I must start by declaring an interest. It was Oliver Sacks's mother, Muriel Elsie Landau, who helped bring me into the world. One of the first female surgeons in England, her special expertise was in obstetrics and gynaecology while she also found time to be an active Zionist and to work for many Jewish causes. "Miss Landau" was a name I learned to revere as a child. But, as Sacks recounts in this latest and most self-revelatory of his many books, his generally warm-hearted and caring mother was appalled on learning that her 18-year-old son was homosexual.
She couldn't get herself to speak to him for several days, he recounts, apparently "haunted" by the biblical verses that declare it an "abomination' to "lie with mankind, as with womankind". Mother and son were soon reconciled, however. Elsie Landau died in 1972 while on a visit to Israel and her death, writes Oliver, was "the most devastating loss of my life".
Now in his early 80s, Sacks is renowned as a leading neurologist who, in a series of best-selling books, has managed to integrate his concerns as doctor and scientist with evocative portrayals of patients and colleagues with whom he has dealt. In what will probably prove to be his final publication, given that he has been diagnosed with terminal cancer, he focuses on his own life and recounts with astonishing frankness his personal and professional struggles, successes and failures.
Born and raised in London, Oliver Sacks has always been "on the move" (an apt borrowing of the title of Thom Gunn's famous poem), literally so in the USA in the late 1950s and '60s when he immersed himself in the drug-crazed, hippie culture of the time and sped through life on a succession of ever-more macho motorbikes.
But this resolutely independent-minded man also seems to have had a talent for falling out with over-mighty bosses, and periodically finding himself having to move to a new job or home.
He recounts his struggles with astonishing frankness
When in his mid-30s, the head of the US clinic for which Sacks was working told him brutally that the book about migraine he was writing was trash, Sacks answered back, was fired - and some time later discovered that his former boss had surreptitiously published sections from the manuscript under his own name.

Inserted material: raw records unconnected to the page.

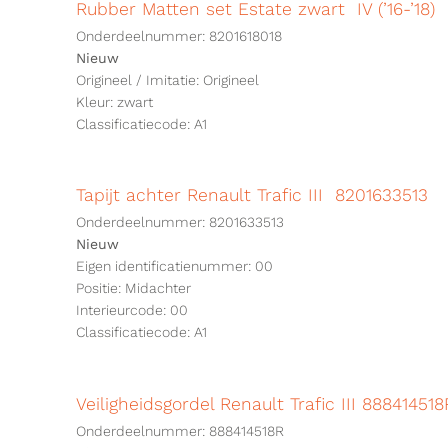
Rubber Matten set Estate zwart IV (’16-’18)
Onderdeelnummer: 8201618018
Nieuw
Origineel / Imitatie: Origineel
Kleur: zwart
Classificatiecode: A1
Tapijt achter Renault Trafic III 8201633513
Onderdeelnummer: 8201633513
Nieuw
Eigen identificatienummer: 00
Positie: Midachter
Interieurcode: 00
Classificatiecode: A1
Veiligheidsgordel Renault Trafic III 888414518
Onderdeelnummer: 888414518R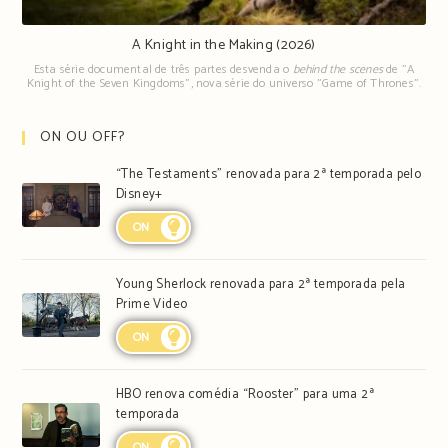
A Knight in the Making (2026)
Esta série documental de três partes desvenda o
behind the scenes
de "A
Knight of the Seven Kingdoms", nova série do universo "Game of Thrones".
ON OU OFF?
“The Testaments” renovada para 2ª temporada pelo
Disney+
ON
Young Sherlock renovada para 2ª temporada pela
Prime Video
ON
HBO renova comédia “Rooster” para uma 2ª
temporada
ON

Later, Sacks found himself forced out of an apartment adjacent to the hospital where he was working and then out of the job. Was he preternaturally insubordinate? Perhaps. But doubtless he also irritated establishment thinking by identifying too closely with the sufferings of his patients and allowing psychiatric insights to intrude upon the supposedly scientific truths of clinical neurology.
Forever on the move intellectually, Sacks has been a pioneer in the understanding and treatment of conditions scarcely even acknowledged by many in the medical world when he was starting out: autism, for example, or Tourette's syndrome or our psycho-neurological responses to music.
And his many books (not to mention the film Awakenings, starring Robin Williams and Robert De Niro) have brought his valuable work to public as well as professional attention. No longer do we laugh at the man who mistook his wife for a hat.